In fact, good Voynich research has come a long way in the last few years, with many excellent presentations at the 2012 centenary conference in Frascati. My own presentation there was on what the marginalia (particularly the quire numbers) and gatherings / rebindings tell us about the early history of the manuscript. Specifically, we now have a reasonable body of evidence from multiple domains that tells us a lot about when and how the Voynich Manuscript was written, none of which is compatible with Tucker & Talbert’s conclusions without Tardis-like intervention.

Incidentally, parallel hatching had only a very brief period when it was in active use (it was quickly replaced by cross-hatching, which was more expressive).

The first problem is that all the basic stuff they should have addressed runs counter to what they claim - making historical claims on an analysis of a single (and much contested) aspect is problematic at best, a recipe for epic fail at worst. Reconciling a 16th century narrative with multiple domain 15th century dating evidence is always going to involve some kind of awkward wriggling.

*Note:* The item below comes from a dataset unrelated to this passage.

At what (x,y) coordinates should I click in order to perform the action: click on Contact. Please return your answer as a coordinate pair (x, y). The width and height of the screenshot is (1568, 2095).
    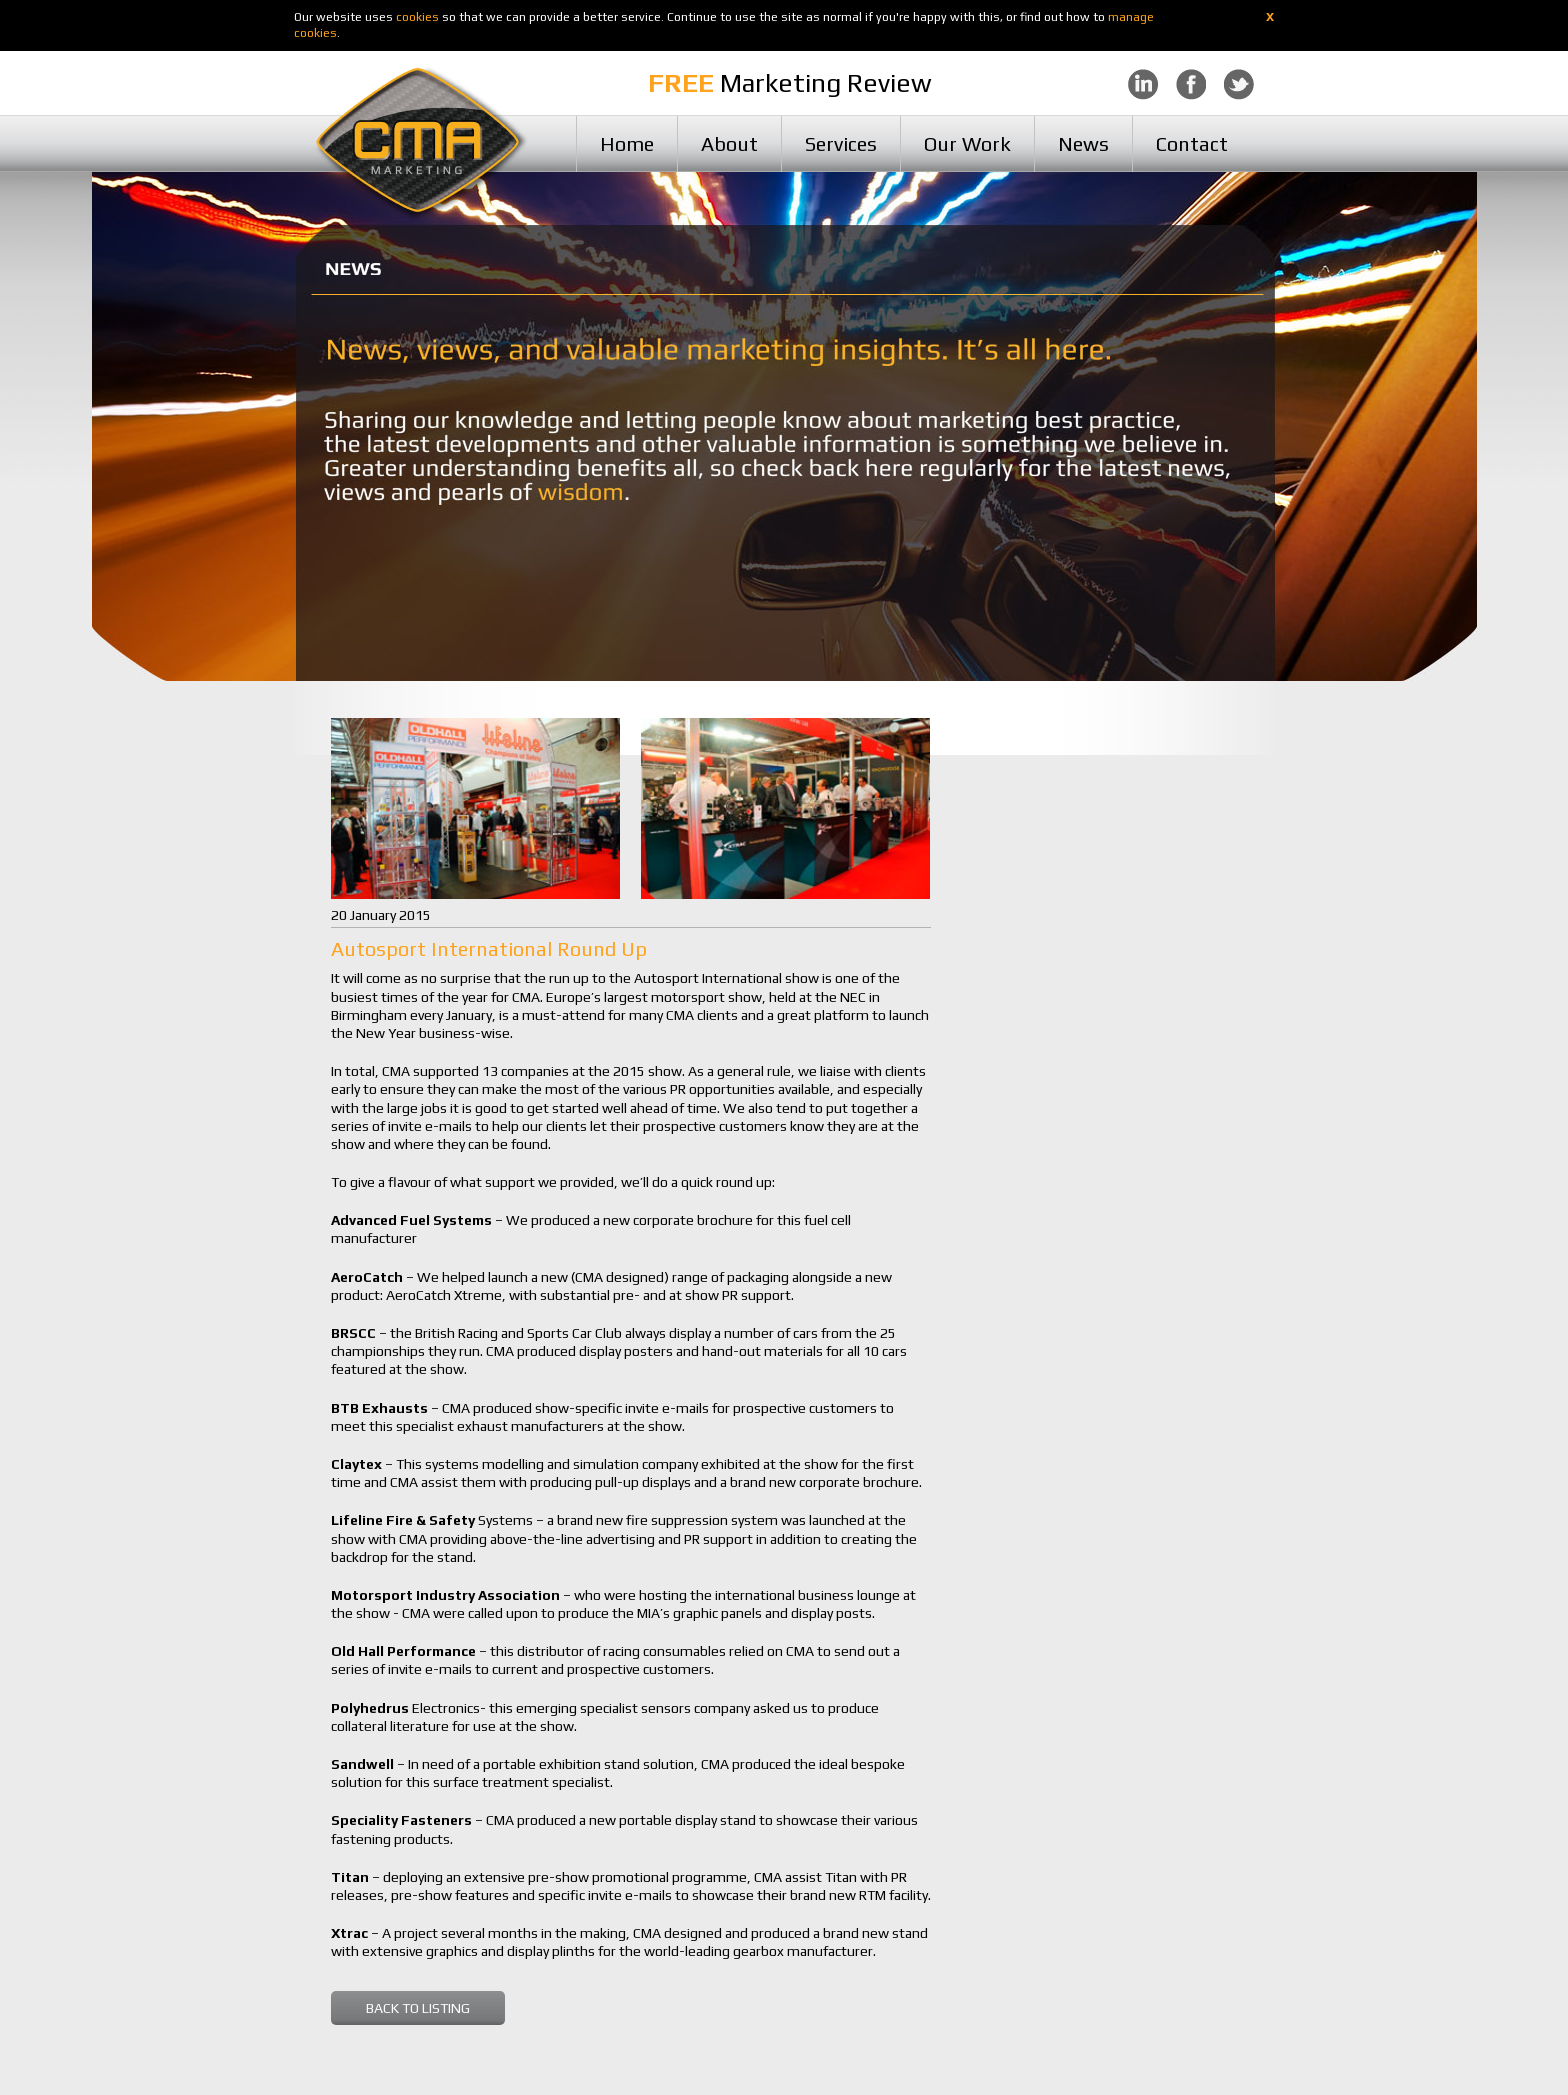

The second problem is that even though there has already been quite a lot of discussion both about plants and about Nahuatl as a possible source for Voynichese, it really doesn’t appear that they engaged with either to any significant degree.

The third problem is… oh, I’m going to stop there before it goes all TL;DR. :slight_smile:

I would be delighted to point people to such things, if they existed: but Voynich research has been dominated by poor thinking (read: “crackpots”) for so long that it is hard to find a place to publish highly technical articles on non-cryptographic aspects of it (for which Cryptologia is good).

I try to consistently use “Voynichese” to refer to the non-marginalia text in the Voynich Manuscript, though sometimes I do use it to refer to the way Voynichese writing works, mainly because referring to that as the “putative cryptographic superstructure underlying the Voynichese text” is a bit clunky, even for me. :slight_smile:

I just saw this today: any thoughts? The gist is that it’s an Asian or Near Eastern language with some borrowings from Greek / Arabic which might be a key to decipherment. This links to his academic paper. He’s not proposing a decipherment or identifying the language yet, just 10 words / 14 signs, which seems much more likely than the wholesale “I have the answer” stuff.

I believe they’re referring to the semi-mythical schoolboy “prank” which in Australia and New Zealand is known as “Dunny Flushing”, ie upending the nerd/pointdexter/dweeb into a toilet and then flushing it.

Bumping to report that there’s another professor claiming to have made a breakthrough.

His name is Bax, and he’s a professor of applied linguistics. He thinks it’s a treatise on nature in a Near Eastern or Asian language.

Thats what Dr Drake posted ,only 2 back.